A tal fine ritengo perciò che la nomina a ministra di una donna all’ottavo mese di gravidanza, al di là di tutti gli altri e diversi significati e finalità che vi si vogliono attribuire, possa essere anche interpretato in tal senso; ovvero che se la politica, nei suoi livelli più alti e rappresentativi, affida ruoli chiave a giovani donne in procinto di diventare mamme, con ciò promuove un diversa logica rispetto alle tradizionali impostazioni dominanti sui luoghi di lavoro, offre un modello altro e diverso.
Dobbiamo per lo meno sperare che ciò avvenga,cioè che questa nomina possa fungere da esempio per un cambio di mentalità, senza per forza soffermarci su dietrologie che possono sicuramente essere anche fondate ma che al tempo stesso possono essere sterilmente distruttive.
Non andiamo quindi semplicemente e solamente a evidenziare la diversa realtà lavorativa della ministra rispetto ad una impiegata, ad una operaia. E’ banalmente lampante che c’è un abisso.
Poniamo però l’attenzione al dato concreto in sè e per sè considerato, per sfruttarlo al meglio da un punto di vista mediatico e di immagine da diffondere, da imporre.
Concentriamoci e poniamo risalto al fatto che il governo italiano è rappresentato anche da una giovane donna incinta a cui è stato affidato un ministero e speriamo che ciò possa essere da stimolo per l’inizio di un cambiamento di una gretta e pervicace visione maschilista che vuole solo uomini ai posti di potere e prestigio.
Io credo che dobbiamo cercare di prendere e riconoscere il buono e bello che c’è (e che magari c’è per caso…) e servircene per poter veicolare messaggi forti di cambiamento.
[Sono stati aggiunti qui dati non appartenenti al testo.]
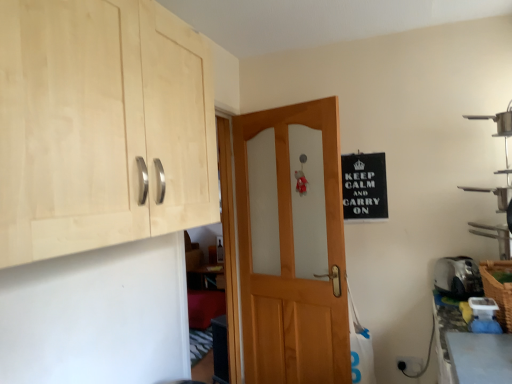 You are a GUI agent. You are given a task and a screenshot of the screen. Output one action in this format:
    pyautogui.click(x=<x>, y=<y>)
    Task: Click on the wooden door at center
    
    Given the screenshot: What is the action you would take?
    pyautogui.click(x=292, y=246)

Where is `natural wood cabinet at upper left`? The image size is (512, 384). natural wood cabinet at upper left is located at coordinates (101, 126).

What do you see at coordinates (101, 126) in the screenshot? This screenshot has width=512, height=384. I see `natural wood cabinet at upper left` at bounding box center [101, 126].

Locate an element on the screen. The width and height of the screenshot is (512, 384). woven brown basket at lower right is located at coordinates (498, 291).

Locate an element on the screen. This screenshot has width=512, height=384. wooden door at center is located at coordinates (292, 246).

Consider the image. Is woven brown basket at lower right oriented away from natural wood cabinet at upper left?

No.

Considering the points (490, 283) and (79, 48), which point is behind, point (490, 283) or point (79, 48)?

The point (490, 283) is behind.

From the image's perspective, which one is positioned lower, woven brown basket at lower right or natural wood cabinet at upper left?

From the image's view, woven brown basket at lower right is below.

From a real-world perspective, is woven brown basket at lower right positioned above or below wooden door at center?

woven brown basket at lower right is situated lower than wooden door at center in the real world.

Does woven brown basket at lower right have a lesser width compared to wooden door at center?

No.

Considering the sizes of woven brown basket at lower right and wooden door at center in the image, is woven brown basket at lower right taller or shorter than wooden door at center?

In the image, woven brown basket at lower right appears to be shorter than wooden door at center.

Measure the distance from woven brown basket at lower right to wooden door at center.

woven brown basket at lower right is 1.12 meters from wooden door at center.

From a real-world perspective, between natural wood cabinet at upper left and black paper sign at upper right, who is vertically lower?

black paper sign at upper right, from a real-world perspective.

Is natural wood cabinet at upper left far from black paper sign at upper right?

natural wood cabinet at upper left is positioned a significant distance from black paper sign at upper right.

Is natural wood cabinet at upper left positioned beyond the bounds of black paper sign at upper right?

natural wood cabinet at upper left lies outside black paper sign at upper right's area.

The width and height of the screenshot is (512, 384). Find the location of `bulletin board beneath the natural wood cabinet at upper left (from a real-world perspective)`. bulletin board beneath the natural wood cabinet at upper left (from a real-world perspective) is located at coordinates (364, 186).

From the image's perspective, is metallic silver shelf at right on natural wood cabinet at upper left?

No.

In terms of width, does metallic silver shelf at right look wider or thinner when compared to natural wood cabinet at upper left?

In the image, metallic silver shelf at right appears to be more narrow than natural wood cabinet at upper left.

Are metallic silver shelf at right and natural wood cabinet at upper left located far from each other?

Yes, metallic silver shelf at right and natural wood cabinet at upper left are located far from each other.

Which object is positioned more to the right, metallic silver shelf at right or woven brown basket at lower right?

Positioned to the right is metallic silver shelf at right.

Is metallic silver shelf at right touching woven brown basket at lower right?

No, metallic silver shelf at right is not touching woven brown basket at lower right.

Is the depth of metallic silver shelf at right greater than that of woven brown basket at lower right?

Yes, the depth of metallic silver shelf at right is greater than that of woven brown basket at lower right.

Is metallic silver shelf at right not within woven brown basket at lower right?

metallic silver shelf at right is positioned outside woven brown basket at lower right.

Is wooden door at center at the right side of silver metallic toaster at lower right?

In fact, wooden door at center is to the left of silver metallic toaster at lower right.

What's the angular difference between wooden door at center and silver metallic toaster at lower right's facing directions?

The angle between the facing direction of wooden door at center and the facing direction of silver metallic toaster at lower right is 43.5 degrees.

Which object is thinner, wooden door at center or silver metallic toaster at lower right?

With smaller width is wooden door at center.

Considering the relative sizes of wooden door at center and silver metallic toaster at lower right in the image provided, is wooden door at center smaller than silver metallic toaster at lower right?

No.

What's the angular difference between silver metallic toaster at lower right and black paper sign at upper right's facing directions?

The angular difference between silver metallic toaster at lower right and black paper sign at upper right is 24.8 degrees.

Where is `appliance below the black paper sign at upper right (from the image's perspective)`? appliance below the black paper sign at upper right (from the image's perspective) is located at coordinates (458, 278).

Considering the relative sizes of silver metallic toaster at lower right and black paper sign at upper right in the image provided, is silver metallic toaster at lower right wider than black paper sign at upper right?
Concordo con le riflessioni di Variola e Plateo.In un Paese che, se non è per donne figuriamoci per i bambini(tutti ne invocano la natalità:chiesa, istituzioni, associazioni pro vita, e altro..salvo poi non sopportare i loro pianti o vietare loro di giocare nei cortili dei condomini o negli appartamenti, perchè “rompono le palle”),ci può stare che una ministra incinta di otto mesi veicoli nell’immaginario collettivo l’idea che la gravidanza non rappresenta di per sè una una “inabilità” al lavoro e che fare bambini è buono e giusto. Il problema tuttavia consiste nella capacità di fare confronti:sono certa che la ministra può contare su disponibilità economiche,supporti affettivi e organizzativi di ottima qualità che le hanno potuto permettere di fare la scelta di accettare questa nomina. la parola da sottolineare è -appunto- SCELTA. Quante donne italiane della sua età sono nella condizione oggi di poter scegliere se lavorare E fare figli oppure lavorare O fare figli? sta in questa domanda il futuro dell’occupazione femminile del nostro Paese.